**Supplied entries:**
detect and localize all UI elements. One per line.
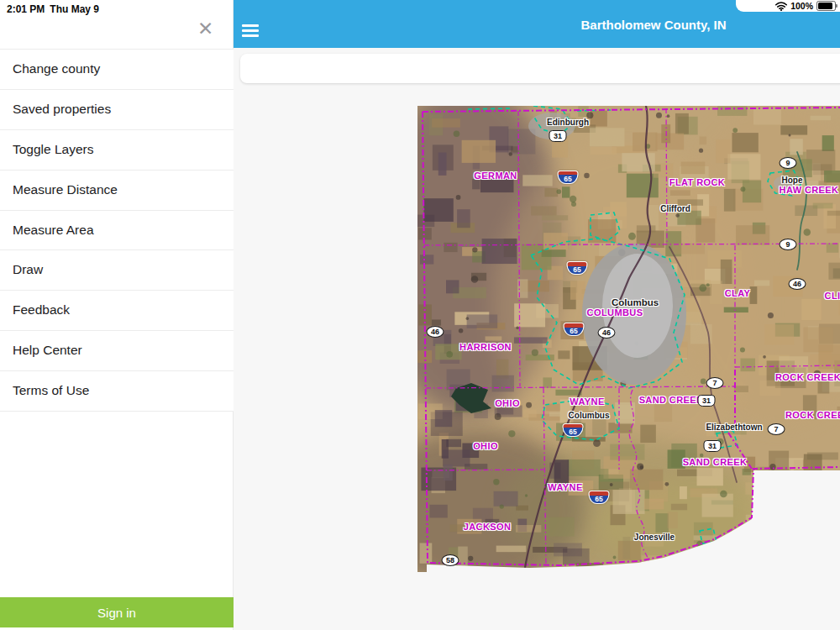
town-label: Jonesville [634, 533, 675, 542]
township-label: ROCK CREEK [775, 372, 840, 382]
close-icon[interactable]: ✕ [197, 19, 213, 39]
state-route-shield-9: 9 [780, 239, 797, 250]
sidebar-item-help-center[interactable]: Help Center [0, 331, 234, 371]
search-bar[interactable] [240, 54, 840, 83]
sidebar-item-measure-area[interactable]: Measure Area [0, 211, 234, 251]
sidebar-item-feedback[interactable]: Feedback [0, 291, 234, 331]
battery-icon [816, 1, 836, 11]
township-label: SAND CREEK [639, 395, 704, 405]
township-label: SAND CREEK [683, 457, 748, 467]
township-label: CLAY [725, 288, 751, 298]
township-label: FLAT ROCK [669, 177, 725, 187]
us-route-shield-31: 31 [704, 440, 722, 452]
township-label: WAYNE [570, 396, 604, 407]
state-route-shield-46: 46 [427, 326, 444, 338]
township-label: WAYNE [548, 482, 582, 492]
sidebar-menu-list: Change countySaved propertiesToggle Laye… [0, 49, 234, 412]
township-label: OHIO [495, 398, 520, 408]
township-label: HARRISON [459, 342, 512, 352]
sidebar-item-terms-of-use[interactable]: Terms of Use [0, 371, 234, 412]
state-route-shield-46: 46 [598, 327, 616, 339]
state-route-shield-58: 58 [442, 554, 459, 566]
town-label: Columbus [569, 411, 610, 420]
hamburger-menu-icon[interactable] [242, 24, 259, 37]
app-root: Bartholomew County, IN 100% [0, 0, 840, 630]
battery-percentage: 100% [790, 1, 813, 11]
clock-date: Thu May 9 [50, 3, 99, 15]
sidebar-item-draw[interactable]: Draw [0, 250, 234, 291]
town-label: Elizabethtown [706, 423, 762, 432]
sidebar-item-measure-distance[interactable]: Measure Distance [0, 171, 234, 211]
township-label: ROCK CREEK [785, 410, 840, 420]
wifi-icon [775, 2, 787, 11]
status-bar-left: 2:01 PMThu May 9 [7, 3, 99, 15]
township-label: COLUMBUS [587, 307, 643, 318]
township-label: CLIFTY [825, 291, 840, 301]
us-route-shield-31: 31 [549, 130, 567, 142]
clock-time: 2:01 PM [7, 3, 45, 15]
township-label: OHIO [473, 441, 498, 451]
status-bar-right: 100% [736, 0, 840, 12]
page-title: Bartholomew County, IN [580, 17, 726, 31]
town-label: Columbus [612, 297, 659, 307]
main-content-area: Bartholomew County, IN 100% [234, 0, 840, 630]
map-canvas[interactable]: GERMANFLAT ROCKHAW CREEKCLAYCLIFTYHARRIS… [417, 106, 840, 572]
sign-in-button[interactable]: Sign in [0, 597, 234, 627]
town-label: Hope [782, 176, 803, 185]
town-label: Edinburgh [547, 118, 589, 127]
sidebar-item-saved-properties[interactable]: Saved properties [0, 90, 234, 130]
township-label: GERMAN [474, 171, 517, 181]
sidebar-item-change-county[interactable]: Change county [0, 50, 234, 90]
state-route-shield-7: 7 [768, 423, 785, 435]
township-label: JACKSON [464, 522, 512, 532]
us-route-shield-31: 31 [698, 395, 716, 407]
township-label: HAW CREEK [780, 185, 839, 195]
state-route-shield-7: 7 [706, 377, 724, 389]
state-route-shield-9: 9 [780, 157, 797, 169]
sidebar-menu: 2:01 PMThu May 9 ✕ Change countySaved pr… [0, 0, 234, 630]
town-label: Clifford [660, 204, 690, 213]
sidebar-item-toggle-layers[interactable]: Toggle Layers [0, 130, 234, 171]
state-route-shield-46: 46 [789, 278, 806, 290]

**Problem to solve:**
Reproduce every line above containing "sidebar".

**Answer box:**
sidebar-item-help-center[interactable]: Help Center [0, 331, 234, 371]
sidebar-item-measure-area[interactable]: Measure Area [0, 211, 234, 251]
sidebar-item-feedback[interactable]: Feedback [0, 291, 234, 331]
sidebar-menu-list: Change countySaved propertiesToggle Laye… [0, 49, 234, 412]
sidebar-item-terms-of-use[interactable]: Terms of Use [0, 371, 234, 412]
sidebar-item-draw[interactable]: Draw [0, 250, 234, 291]
sidebar-item-measure-distance[interactable]: Measure Distance [0, 171, 234, 211]
sidebar-item-saved-properties[interactable]: Saved properties [0, 90, 234, 130]
sidebar-item-change-county[interactable]: Change county [0, 50, 234, 90]
sidebar-menu: 2:01 PMThu May 9 ✕ Change countySaved pr… [0, 0, 234, 630]
sidebar-item-toggle-layers[interactable]: Toggle Layers [0, 130, 234, 171]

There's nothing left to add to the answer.